When you want to display the path to a user, you'd need to do a lossy UTF-16LE decode to get a real Unicode string to pass into your UI system. (Lossy because the path might contain unpaired surrogates which you can't decode safely). (If you're using the Win32 UI APIs, that decoding will probably happen implicitly inside the API implementation; otherwise you might need to do it in the application). The important thing is to avoid trying to decode into a real Unicode string in any context where the lossiness will cause worse than a cosmetic glitch. (So you shouldn't try to store Windows paths directly in JSON, because interoperable JSON requires real Unicode strings, hence the base64 encoding.)

(Linux is the same except 8-bit instead of 16-bit, and probably UTF-8 (or the user's current locale, as NYKevin mentioned, though of course they might have files created under a different locale and there's no way to be sure what they were meant to be) instead of almost always UTF-16LE, and you can encode arbitrary 8-bit strings as JSON strings much more easily than encoding arbitrary 16-bit strings (where you need base64 etc). On both platforms it's a mistake to think that a path is simply an encoded Unicode string, and that you can decode/encode at the edge and do all your internal processing with Unicode.)

Rethinking fsinfo()

Posted Aug 25, 2020 19:02 UTC (Tue) by mathstuf (subscriber, #69389) [Link] (3 responses)

> Most code that processes the path should treat it as an opaque blob or decode it to wchar_t*, and wouldn't need to care about Unicode or surrogates etc.

I agree that just stuffing paths into binary storage is the best solution. However, usually paths need displayed or the storage you're using has a human caring about it at some point in its lifetime. Especially if you're using a container format like JSON. It's nice and all, but a way to store arbitrary binary data without having to figure out how to encode it so that it is Unicode safe would have been much appreciated. (No, BSON don't fix this; they just change the window dressing from `{:"",}` into type-and-length-prefixed fields or type-and-NUL-terminated sequences). CBOR has binary data, but then library support is more widely lacking.

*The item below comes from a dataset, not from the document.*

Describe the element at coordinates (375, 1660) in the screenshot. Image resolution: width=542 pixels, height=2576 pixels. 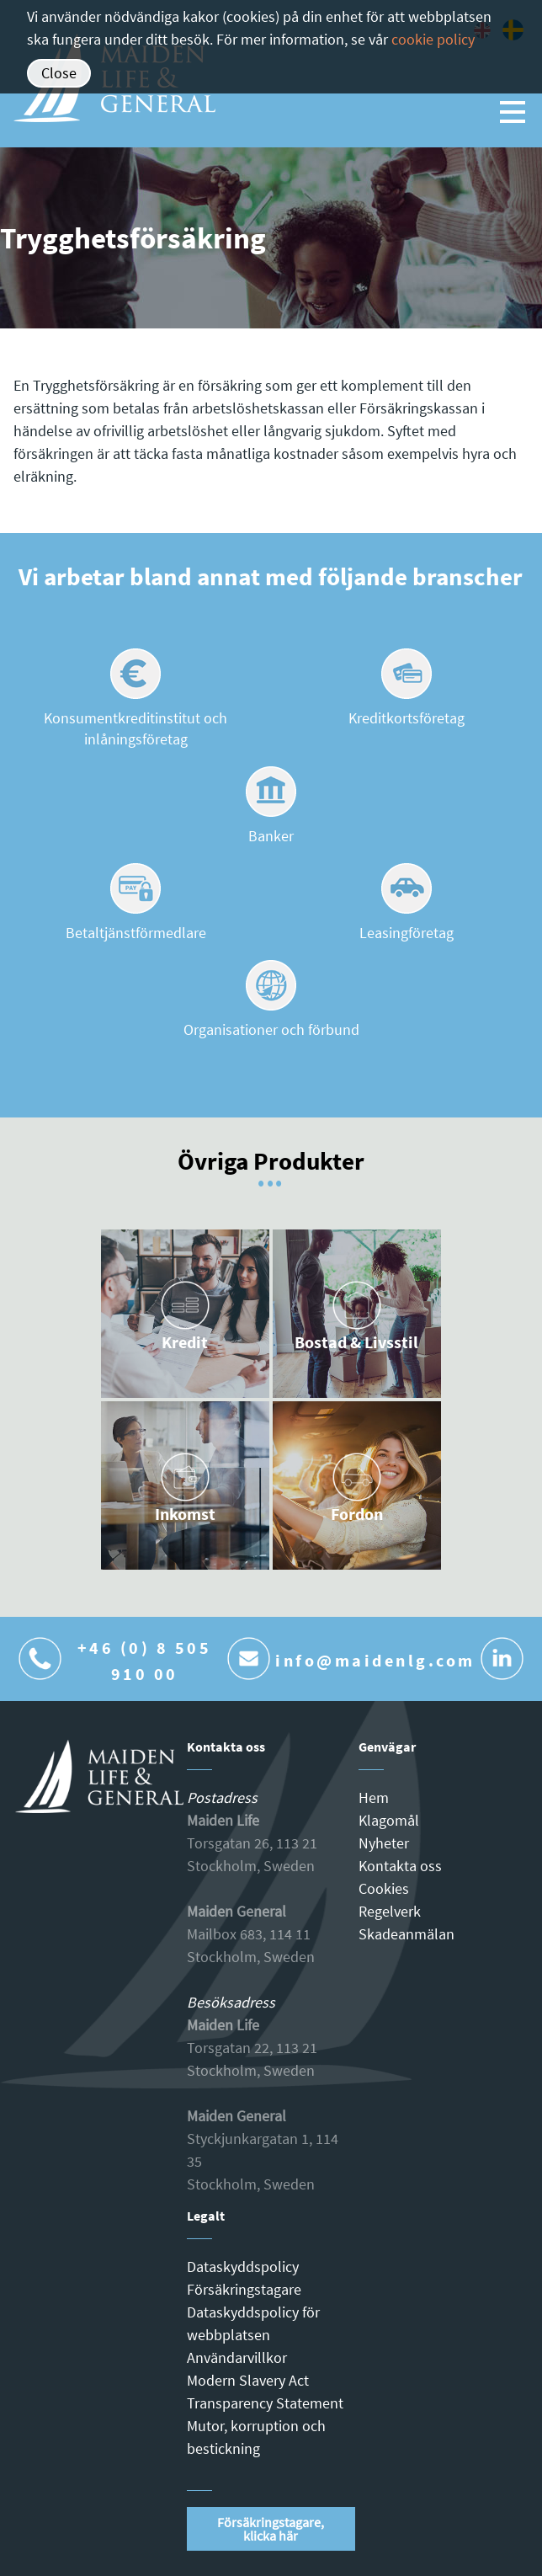 I see `info@maidenlg.com` at that location.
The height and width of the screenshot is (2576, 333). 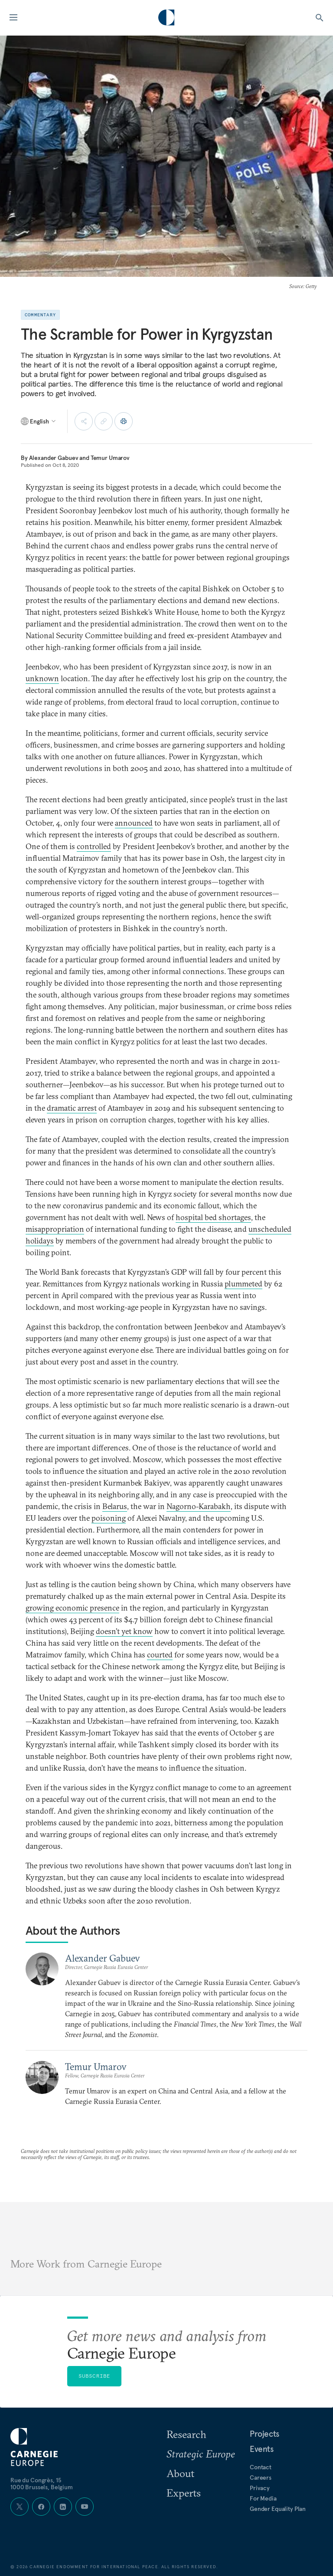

FWIW, I've spent a lot of time thinking about how to stuff paths into JSON: http://www.open-std.org/jtc1/sc22/wg21/docs/papers/2020/p...

Rethinking fsinfo()

Posted Aug 26, 2020 19:43 UTC (Wed) by unilynx (guest, #114305) [Link] (2 responses)

I hope for a future where someone introduces a 'sane-names' filesystem mount option, which will forbid the use of invalid UTF8, filenames starting with a dash or space, containing dollar signs, and all the other funny things that make processing filenames hard or dangerous. Spaces in filenames we probably have to live with.

Distributions might slowly make that option the default for new systems, sysadmins can opt-in faster themselves, unless they really have to deal with those few applications (which will hopefully disappear or become obsolete fast) that really, really want to create weird filenames.

Rethinking fsinfo()

Posted Aug 27, 2020 4:48 UTC (Thu) by neilbrown (subscriber, #359) [Link]

Requiring valid UTF-8 is probably sensible for a new filesystem.
Excluding end-of-line characters is probably justifiable too. (or any control char ... I don't think we need TAB or DEL).
Anything else is parochial.
When I'm choosing a name to save my document from my GUI, why should I care about your inability to write safe shell scripts, or even have any understanding that "the shell" exists.
It is bad enough that I cannot put a '/' in my file names, why would you prevent me using '$'??

Rethinking fsinfo()

Posted Aug 29, 2020 11:29 UTC (Sat) by flussence (guest, #85566) [Link]

We're slowly getting there, the kernel has Unicode normalisation for filesystems at long last. I think we could live without ASCII control chars next, though I don't agree that we should forbid filenames from containing strings that an average person at a regular keyboard could type. Computers are meant to serve people, not the other way around.